** Opening DATA UNDER STUDY block **

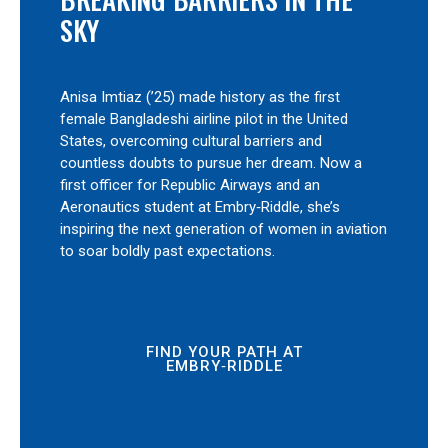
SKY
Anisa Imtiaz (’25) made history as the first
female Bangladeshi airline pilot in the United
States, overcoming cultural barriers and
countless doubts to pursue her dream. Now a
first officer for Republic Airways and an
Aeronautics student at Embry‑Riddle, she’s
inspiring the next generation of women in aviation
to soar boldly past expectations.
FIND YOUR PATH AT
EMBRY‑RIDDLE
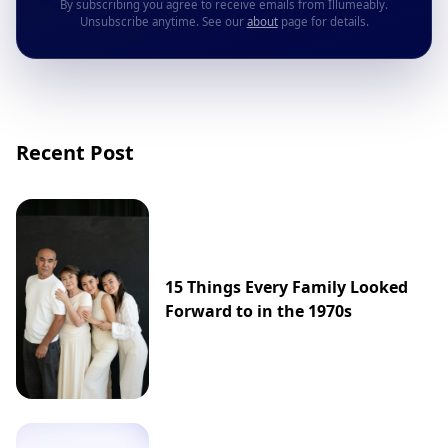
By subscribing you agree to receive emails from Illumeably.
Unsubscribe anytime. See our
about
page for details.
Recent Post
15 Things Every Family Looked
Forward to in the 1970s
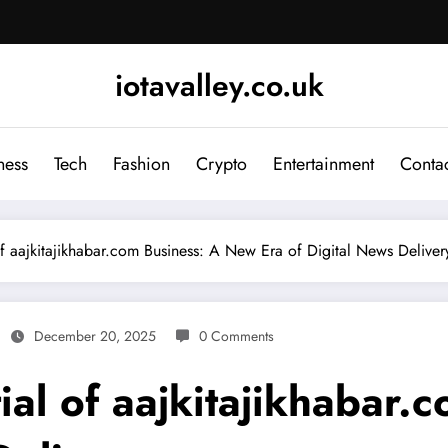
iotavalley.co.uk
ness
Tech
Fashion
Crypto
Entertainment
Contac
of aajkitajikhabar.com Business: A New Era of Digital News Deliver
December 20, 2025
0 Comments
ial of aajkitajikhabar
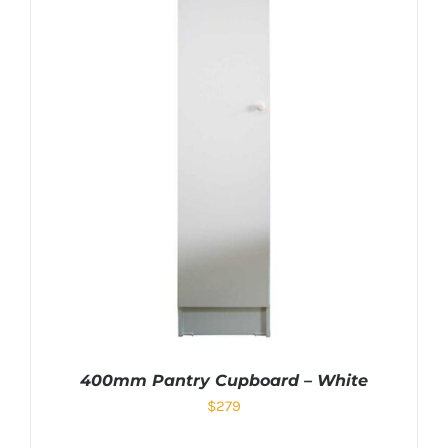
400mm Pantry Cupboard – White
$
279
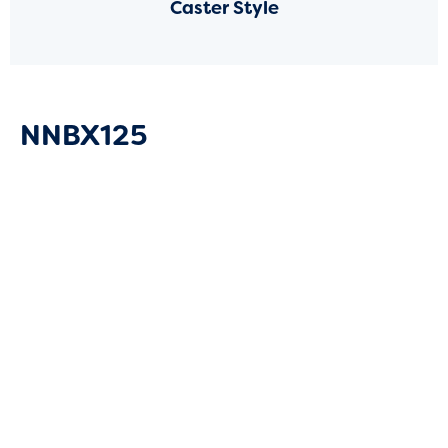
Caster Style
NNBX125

** Closing DATA UNDER STUDY block **
** Opening DATA UNDER STUDY block **

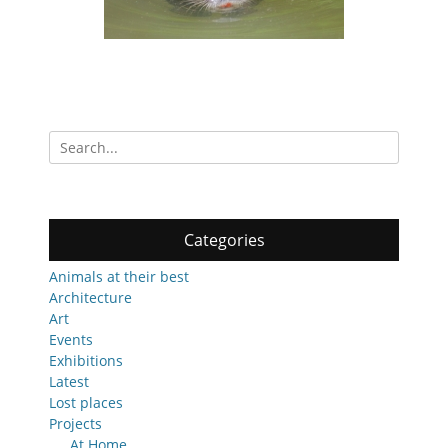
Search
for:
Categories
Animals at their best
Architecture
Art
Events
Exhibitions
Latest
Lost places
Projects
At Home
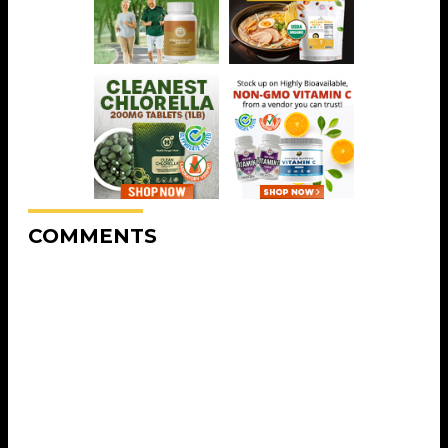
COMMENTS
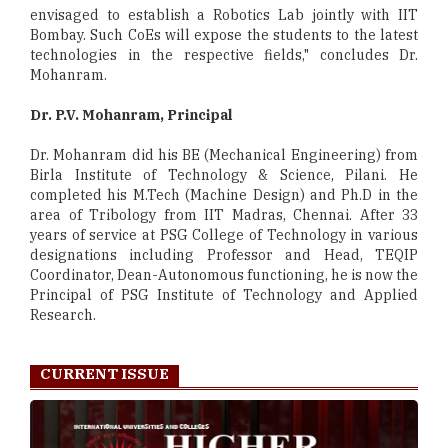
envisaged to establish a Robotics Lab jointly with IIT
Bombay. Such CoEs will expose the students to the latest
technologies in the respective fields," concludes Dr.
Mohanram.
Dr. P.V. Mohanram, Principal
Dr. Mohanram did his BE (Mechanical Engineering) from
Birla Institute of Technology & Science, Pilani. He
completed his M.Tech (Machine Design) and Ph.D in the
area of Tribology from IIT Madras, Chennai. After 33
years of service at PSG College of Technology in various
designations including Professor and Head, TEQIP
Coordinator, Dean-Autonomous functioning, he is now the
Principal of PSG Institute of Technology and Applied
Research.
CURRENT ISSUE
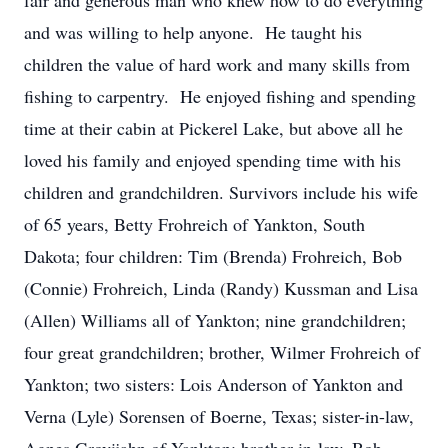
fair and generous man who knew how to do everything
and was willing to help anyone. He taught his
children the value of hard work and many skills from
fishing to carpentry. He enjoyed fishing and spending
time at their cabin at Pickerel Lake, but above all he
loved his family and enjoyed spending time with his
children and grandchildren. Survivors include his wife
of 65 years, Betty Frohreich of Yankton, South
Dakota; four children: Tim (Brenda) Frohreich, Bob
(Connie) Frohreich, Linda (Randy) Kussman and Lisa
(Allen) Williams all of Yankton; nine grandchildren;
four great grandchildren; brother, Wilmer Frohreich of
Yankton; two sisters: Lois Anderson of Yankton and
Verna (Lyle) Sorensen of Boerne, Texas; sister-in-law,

** Closing DATA UNDER STUDY block **

* [WHAT YOU NEED TO DO] Examine the records above and state the number of lines that include "enjoyed", with no further text.

* [SOLUTION] 2